- _The task_
Transcribe the following entries letter for letter, without the pictures.

[Transcribed page contents]
----------

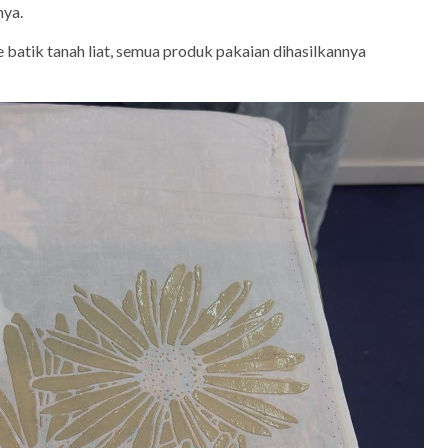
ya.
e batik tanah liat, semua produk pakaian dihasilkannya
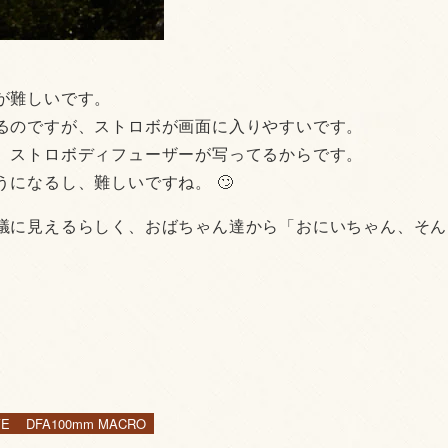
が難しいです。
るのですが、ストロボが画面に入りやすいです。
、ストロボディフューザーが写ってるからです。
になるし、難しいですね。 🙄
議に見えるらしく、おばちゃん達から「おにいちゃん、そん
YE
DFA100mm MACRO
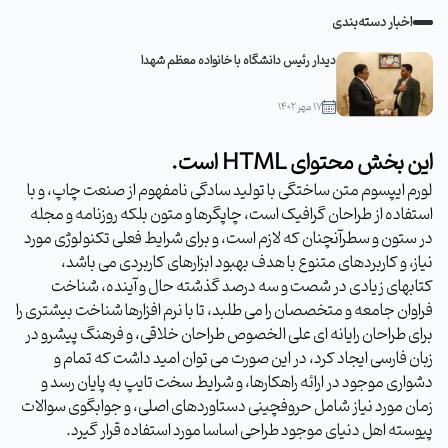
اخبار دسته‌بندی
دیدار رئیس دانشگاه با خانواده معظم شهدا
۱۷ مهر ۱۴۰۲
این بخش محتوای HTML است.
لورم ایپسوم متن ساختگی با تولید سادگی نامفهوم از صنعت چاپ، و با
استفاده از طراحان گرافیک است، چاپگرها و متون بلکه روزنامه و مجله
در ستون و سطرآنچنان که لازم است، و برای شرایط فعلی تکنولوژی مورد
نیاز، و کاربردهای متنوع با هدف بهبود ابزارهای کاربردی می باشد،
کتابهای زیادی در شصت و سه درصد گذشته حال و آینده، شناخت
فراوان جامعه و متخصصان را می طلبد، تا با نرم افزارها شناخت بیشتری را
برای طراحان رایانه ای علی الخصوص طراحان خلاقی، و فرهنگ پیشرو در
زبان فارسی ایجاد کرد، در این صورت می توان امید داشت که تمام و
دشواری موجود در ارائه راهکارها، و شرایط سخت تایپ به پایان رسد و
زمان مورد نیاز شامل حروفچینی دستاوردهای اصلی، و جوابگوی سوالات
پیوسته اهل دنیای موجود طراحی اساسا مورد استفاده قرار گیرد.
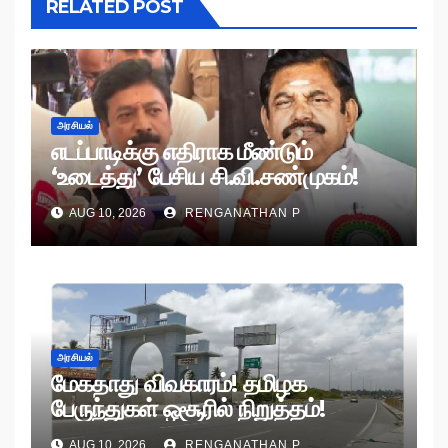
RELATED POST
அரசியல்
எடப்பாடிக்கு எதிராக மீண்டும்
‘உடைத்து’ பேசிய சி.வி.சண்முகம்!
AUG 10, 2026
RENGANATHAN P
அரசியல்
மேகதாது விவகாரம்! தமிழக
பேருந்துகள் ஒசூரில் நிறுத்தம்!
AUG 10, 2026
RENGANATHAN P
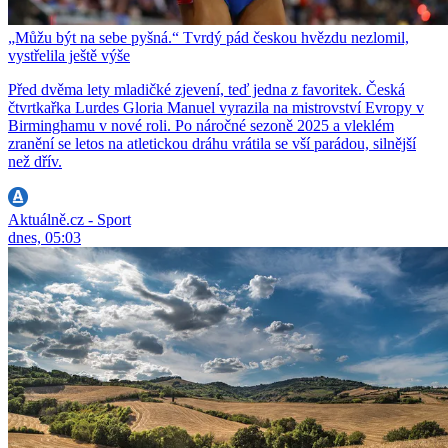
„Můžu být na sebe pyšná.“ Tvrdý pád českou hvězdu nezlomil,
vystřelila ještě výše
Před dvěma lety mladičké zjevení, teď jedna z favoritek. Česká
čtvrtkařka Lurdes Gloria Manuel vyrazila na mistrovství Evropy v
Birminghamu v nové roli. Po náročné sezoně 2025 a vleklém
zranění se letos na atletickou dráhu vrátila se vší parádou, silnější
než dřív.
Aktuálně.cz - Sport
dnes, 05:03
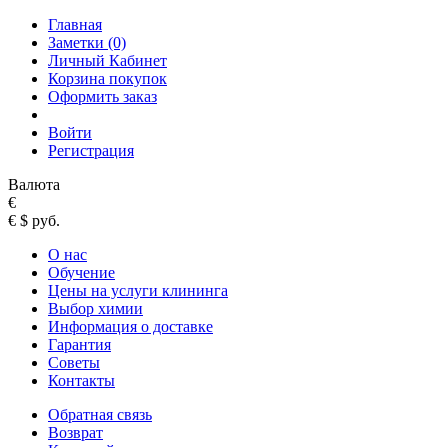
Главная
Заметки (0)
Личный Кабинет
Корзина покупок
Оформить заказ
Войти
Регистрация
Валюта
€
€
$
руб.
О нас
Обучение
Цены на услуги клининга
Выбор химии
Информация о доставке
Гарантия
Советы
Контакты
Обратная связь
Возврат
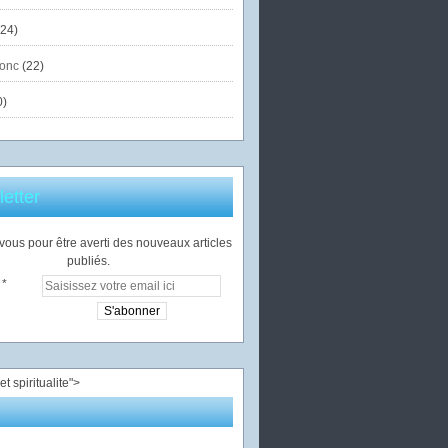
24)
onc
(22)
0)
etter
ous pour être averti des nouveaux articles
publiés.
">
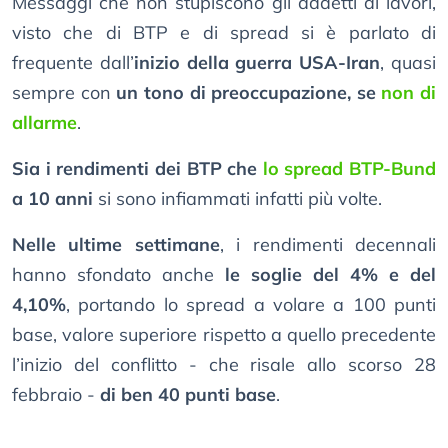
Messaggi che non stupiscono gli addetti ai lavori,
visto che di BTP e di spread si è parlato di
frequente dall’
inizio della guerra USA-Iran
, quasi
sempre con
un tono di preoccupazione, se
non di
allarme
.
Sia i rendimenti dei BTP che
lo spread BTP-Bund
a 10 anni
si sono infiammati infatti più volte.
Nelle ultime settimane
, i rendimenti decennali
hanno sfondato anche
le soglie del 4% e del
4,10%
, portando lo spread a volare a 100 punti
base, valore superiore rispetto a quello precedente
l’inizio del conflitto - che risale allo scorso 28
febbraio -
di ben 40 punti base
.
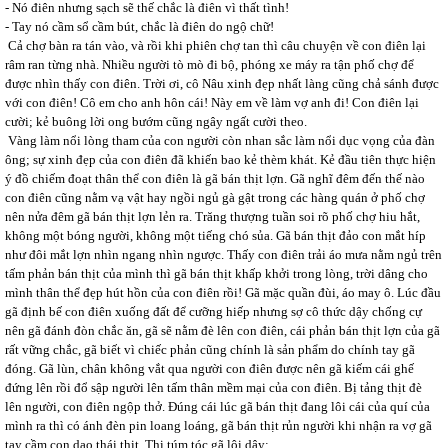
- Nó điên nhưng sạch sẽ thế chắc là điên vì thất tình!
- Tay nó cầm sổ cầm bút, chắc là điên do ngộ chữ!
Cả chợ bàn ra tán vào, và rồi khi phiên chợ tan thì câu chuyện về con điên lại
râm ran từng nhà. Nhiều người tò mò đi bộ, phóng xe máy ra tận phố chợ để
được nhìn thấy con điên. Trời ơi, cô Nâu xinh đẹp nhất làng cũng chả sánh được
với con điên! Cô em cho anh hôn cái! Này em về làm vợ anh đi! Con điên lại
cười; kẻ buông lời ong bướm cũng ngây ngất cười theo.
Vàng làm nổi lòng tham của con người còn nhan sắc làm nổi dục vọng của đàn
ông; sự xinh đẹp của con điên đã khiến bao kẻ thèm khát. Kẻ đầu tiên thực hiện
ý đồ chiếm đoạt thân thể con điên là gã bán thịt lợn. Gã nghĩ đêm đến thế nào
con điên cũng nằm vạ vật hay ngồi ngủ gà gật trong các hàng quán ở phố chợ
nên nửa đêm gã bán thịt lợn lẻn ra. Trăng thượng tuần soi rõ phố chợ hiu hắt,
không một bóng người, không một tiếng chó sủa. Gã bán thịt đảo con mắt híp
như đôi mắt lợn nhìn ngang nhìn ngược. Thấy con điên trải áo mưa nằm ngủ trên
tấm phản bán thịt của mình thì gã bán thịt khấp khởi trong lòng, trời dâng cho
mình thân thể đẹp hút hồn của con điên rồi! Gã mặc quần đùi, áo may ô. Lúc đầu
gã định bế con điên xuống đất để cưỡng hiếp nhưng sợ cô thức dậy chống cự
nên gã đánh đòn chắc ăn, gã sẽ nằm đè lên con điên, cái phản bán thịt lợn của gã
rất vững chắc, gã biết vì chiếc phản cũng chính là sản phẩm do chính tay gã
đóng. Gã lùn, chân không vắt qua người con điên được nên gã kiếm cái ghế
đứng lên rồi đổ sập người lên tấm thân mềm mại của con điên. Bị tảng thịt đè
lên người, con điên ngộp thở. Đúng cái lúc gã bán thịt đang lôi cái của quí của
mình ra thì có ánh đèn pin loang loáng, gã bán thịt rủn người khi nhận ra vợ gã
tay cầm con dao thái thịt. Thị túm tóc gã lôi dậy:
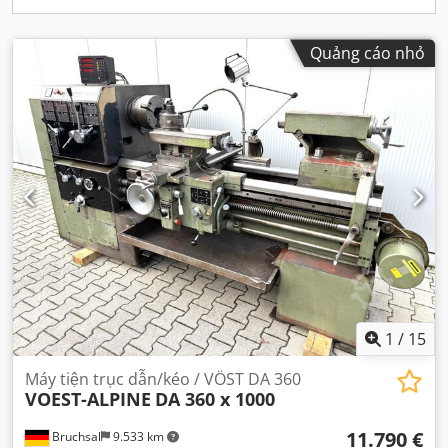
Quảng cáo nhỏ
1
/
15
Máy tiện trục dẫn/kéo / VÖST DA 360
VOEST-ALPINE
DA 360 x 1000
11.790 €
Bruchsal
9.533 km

----------

- _Answer box_
ya.
e batik tanah liat, semua produk pakaian dihasilkannya
が難しいです。
るのですが、ストロボが画面に入りやすいです。
、ストロボディフューザーが写ってるからです。
になるし、難しいですね。 🙄
議に見えるらしく、おばちゃん達から「おにいちゃん、そん
YE
DFA100mm MACRO
اخبار دسته‌بندی
دیدار رئیس دانشگاه با خانواده معظم شهدا
۱۷ مهر ۱۴۰۲
این بخش محتوای HTML است.
لورم ایپسوم متن ساختگی با تولید سادگی نامفهوم از صنعت چاپ، و با
استفاده از طراحان گرافیک است، چاپگرها و متون بلکه روزنامه و مجله
در ستون و سطرآنچنان که لازم است، و برای شرایط فعلی تکنولوژی مورد
نیاز، و کاربردهای متنوع با هدف بهبود ابزارهای کاربردی می باشد،
کتابهای زیادی در شصت و سه درصد گذشته حال و آینده، شناخت
فراوان جامعه و متخصصان را می طلبد، تا با نرم افزارها شناخت بیشتری را
برای طراحان رایانه ای علی الخصوص طراحان خلاقی، و فرهنگ پیشرو در
زبان فارسی ایجاد کرد، در این صورت می توان امید داشت که تمام و
دشواری موجود در ارائه راهکارها، و شرایط سخت تایپ به پایان رسد و
زمان مورد نیاز شامل حروفچینی دستاوردهای اصلی، و جوابگوی سوالات
پیوسته اهل دنیای موجود طراحی اساسا مورد استفاده قرار گیرد.
RELATED POST
அரசியல்
எடப்பாடிக்கு எதிராக மீண்டும்
‘உடைத்து’ பேசிய சி.வி.சண்முகம்!
AUG 10, 2026
RENGANATHAN P
அரசியல்
மேகதாது விவகாரம்! தமிழக
பேருந்துகள் ஒசூரில் நிறுத்தம்!
AUG 10, 2026
RENGANATHAN P
„Můžu být na sebe pyšná.“ Tvrdý pád českou hvězdu nezlomil,
vystřelila ještě výše
Před dvěma lety mladičké zjevení, teď jedna z favoritek. Česká
čtvrtkařka Lurdes Gloria Manuel vyrazila na mistrovství Evropy v
Birminghamu v nové roli. Po náročné sezoně 2025 a vleklém
zranění se letos na atletickou dráhu vrátila se vší parádou, silnější
než dřív.
Aktuálně.cz - Sport
dnes, 05:03
Главная
Заметки (0)
Личный Кабинет
Корзина покупок
Оформить заказ
Войти
Регистрация
Валюта
€
€
$
руб.
О нас
Обучение
Цены на услуги клининга
Выбор химии
Информация о доставке
Гарантия
Советы
Контакты
Обратная связь
Возврат
24)
onc
(22)
0)
etter
ous pour être averti des nouveaux articles
publiés.
">
Messaggi che non stupiscono gli addetti ai lavori,
visto che di BTP e di spread si è parlato di
frequente dall’
inizio della guerra USA-Iran
, quasi
sempre con
un tono di preoccupazione, se
non di
allarme
.
Sia i rendimenti dei BTP che
lo spread BTP-Bund
a 10 anni
si sono infiammati infatti più volte.
Nelle ultime settimane
, i rendimenti decennali
hanno sfondato anche
le soglie del 4% e del
4,10%
, portando lo spread a volare a 100 punti
base, valore superiore rispetto a quello precedente
l’inizio del conflitto - che risale allo scorso 28
febbraio -
di ben 40 punti base
.
- Nó điên nhưng sạch sẽ thế chắc là điên vì thất tình!
- Tay nó cầm sổ cầm bút, chắc là điên do ngộ chữ!
Cả chợ bàn ra tán vào, và rồi khi phiên chợ tan thì câu chuyện về con điên lại
râm ran từng nhà. Nhiều người tò mò đi bộ, phóng xe máy ra tận phố chợ để
được nhìn thấy con điên. Trời ơi, cô Nâu xinh đẹp nhất làng cũng chả sánh được
với con điên! Cô em cho anh hôn cái! Này em về làm vợ anh đi! Con điên lại
cười; kẻ buông lời ong bướm cũng ngây ngất cười theo.
Vàng làm nổi lòng tham của con người còn nhan sắc làm nổi dục vọng của đàn
ông; sự xinh đẹp của con điên đã khiến bao kẻ thèm khát. Kẻ đầu tiên thực hiện
ý đồ chiếm đoạt thân thể con điên là gã bán thịt lợn. Gã nghĩ đêm đến thế nào
con điên cũng nằm vạ vật hay ngồi ngủ gà gật trong các hàng quán ở phố chợ
nên nửa đêm gã bán thịt lợn lẻn ra. Trăng thượng tuần soi rõ phố chợ hiu hắt,
không một bóng người, không một tiếng chó sủa. Gã bán thịt đảo con mắt híp
như đôi mắt lợn nhìn ngang nhìn ngược. Thấy con điên trải áo mưa nằm ngủ trên
tấm phản bán thịt của mình thì gã bán thịt khấp khởi trong lòng, trời dâng cho
mình thân thể đẹp hút hồn của con điên rồi! Gã mặc quần đùi, áo may ô. Lúc đầu
gã định bế con điên xuống đất để cưỡng hiếp nhưng sợ cô thức dậy chống cự
nên gã đánh đòn chắc ăn, gã sẽ nằm đè lên con điên, cái phản bán thịt lợn của gã
rất vững chắc, gã biết vì chiếc phản cũng chính là sản phẩm do chính tay gã
đóng. Gã lùn, chân không vắt qua người con điên được nên gã kiếm cái ghế
đứng lên rồi đổ sập người lên tấm thân mềm mại của con điên. Bị tảng thịt đè
lên người, con điên ngộp thở. Đúng cái lúc gã bán thịt đang lôi cái của quí của
mình ra thì có ánh đèn pin loang loáng, gã bán thịt rủn người khi nhận ra vợ gã
tay cầm con dao thái thịt. Thị túm tóc gã lôi dậy:
Quảng cáo nhỏ
1
/
15
Máy tiện trục dẫn/kéo / VÖST DA 360
VOEST-ALPINE
DA 360 x 1000
11.790 €
Bruchsal
9.533 km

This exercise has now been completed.